Exercise: All entries below are to be set down again, identical to the source.
---- Entries shown
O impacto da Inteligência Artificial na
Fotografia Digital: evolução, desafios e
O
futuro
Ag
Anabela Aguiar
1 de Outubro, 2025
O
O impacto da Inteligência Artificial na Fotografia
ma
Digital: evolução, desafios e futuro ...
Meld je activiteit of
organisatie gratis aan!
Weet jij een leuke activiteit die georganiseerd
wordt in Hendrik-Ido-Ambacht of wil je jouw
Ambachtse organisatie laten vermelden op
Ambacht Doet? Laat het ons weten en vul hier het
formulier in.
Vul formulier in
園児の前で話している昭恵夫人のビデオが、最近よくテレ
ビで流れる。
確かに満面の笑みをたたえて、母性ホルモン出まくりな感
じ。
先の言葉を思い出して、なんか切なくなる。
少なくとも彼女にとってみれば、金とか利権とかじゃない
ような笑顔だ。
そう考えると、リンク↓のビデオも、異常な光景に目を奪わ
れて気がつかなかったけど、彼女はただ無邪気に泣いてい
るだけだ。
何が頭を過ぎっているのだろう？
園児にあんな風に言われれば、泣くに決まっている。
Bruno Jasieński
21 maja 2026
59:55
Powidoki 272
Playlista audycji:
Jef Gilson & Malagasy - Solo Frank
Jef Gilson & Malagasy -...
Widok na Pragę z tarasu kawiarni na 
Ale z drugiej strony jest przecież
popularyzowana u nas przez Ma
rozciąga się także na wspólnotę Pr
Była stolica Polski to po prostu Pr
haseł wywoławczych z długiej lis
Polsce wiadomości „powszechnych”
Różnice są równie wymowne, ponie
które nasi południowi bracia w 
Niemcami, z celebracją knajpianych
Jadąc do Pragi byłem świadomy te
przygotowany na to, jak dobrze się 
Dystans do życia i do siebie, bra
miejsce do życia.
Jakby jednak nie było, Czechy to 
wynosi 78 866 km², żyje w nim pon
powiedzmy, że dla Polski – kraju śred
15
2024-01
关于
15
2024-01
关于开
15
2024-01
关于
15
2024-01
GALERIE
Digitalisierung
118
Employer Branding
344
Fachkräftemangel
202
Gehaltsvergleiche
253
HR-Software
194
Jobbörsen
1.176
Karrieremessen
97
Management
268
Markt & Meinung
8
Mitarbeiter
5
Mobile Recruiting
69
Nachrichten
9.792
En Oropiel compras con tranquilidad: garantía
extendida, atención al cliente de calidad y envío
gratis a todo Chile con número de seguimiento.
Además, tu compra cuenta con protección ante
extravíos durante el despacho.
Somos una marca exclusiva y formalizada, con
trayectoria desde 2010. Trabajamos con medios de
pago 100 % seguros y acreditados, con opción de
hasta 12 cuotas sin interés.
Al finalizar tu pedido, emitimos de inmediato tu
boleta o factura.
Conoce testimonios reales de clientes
--------
Output of the task:
O impacto da Inteligência Artificial na
Fotografia Digital: evolução, desafios e
O
futuro
Ag
Anabela Aguiar
1 de Outubro, 2025
O
O impacto da Inteligência Artificial na Fotografia
ma
Digital: evolução, desafios e futuro ...
Meld je activiteit of
organisatie gratis aan!
Weet jij een leuke activiteit die georganiseerd
wordt in Hendrik-Ido-Ambacht of wil je jouw
Ambachtse organisatie laten vermelden op
Ambacht Doet? Laat het ons weten en vul hier het
formulier in.
Vul formulier in
園児の前で話している昭恵夫人のビデオが、最近よくテレ
ビで流れる。
確かに満面の笑みをたたえて、母性ホルモン出まくりな感
じ。
先の言葉を思い出して、なんか切なくなる。
少なくとも彼女にとってみれば、金とか利権とかじゃない
ような笑顔だ。
そう考えると、リンク↓のビデオも、異常な光景に目を奪わ
れて気がつかなかったけど、彼女はただ無邪気に泣いてい
るだけだ。
何が頭を過ぎっているのだろう？
園児にあんな風に言われれば、泣くに決まっている。
Bruno Jasieński
21 maja 2026
59:55
Powidoki 272
Playlista audycji:
Jef Gilson & Malagasy - Solo Frank
Jef Gilson & Malagasy -...
Widok na Pragę z tarasu kawiarni na 
Ale z drugiej strony jest przecież
popularyzowana u nas przez Ma
rozciąga się także na wspólnotę Pr
Była stolica Polski to po prostu Pr
haseł wywoławczych z długiej lis
Polsce wiadomości „powszechnych”
Różnice są równie wymowne, ponie
które nasi południowi bracia w 
Niemcami, z celebracją knajpianych
Jadąc do Pragi byłem świadomy te
przygotowany na to, jak dobrze się 
Dystans do życia i do siebie, bra
miejsce do życia.
Jakby jednak nie było, Czechy to 
wynosi 78 866 km², żyje w nim pon
powiedzmy, że dla Polski – kraju śred
15
2024-01
关于
15
2024-01
关于开
15
2024-01
关于
15
2024-01
GALERIE
Digitalisierung
118
Employer Branding
344
Fachkräftemangel
202
Gehaltsvergleiche
253
HR-Software
194
Jobbörsen
1.176
Karrieremessen
97
Management
268
Markt & Meinung
8
Mitarbeiter
5
Mobile Recruiting
69
Nachrichten
9.792
En Oropiel compras con tranquilidad: garantía
extendida, atención al cliente de calidad y envío
gratis a todo Chile con número de seguimiento.
Además, tu compra cuenta con protección ante
extravíos durante el despacho.
Somos una marca exclusiva y formalizada, con
trayectoria desde 2010. Trabajamos con medios de
pago 100 % seguros y acreditados, con opción de
hasta 12 cuotas sin interés.
Al finalizar tu pedido, emitimos de inmediato tu
boleta o factura.
Conoce testimonios reales de clientes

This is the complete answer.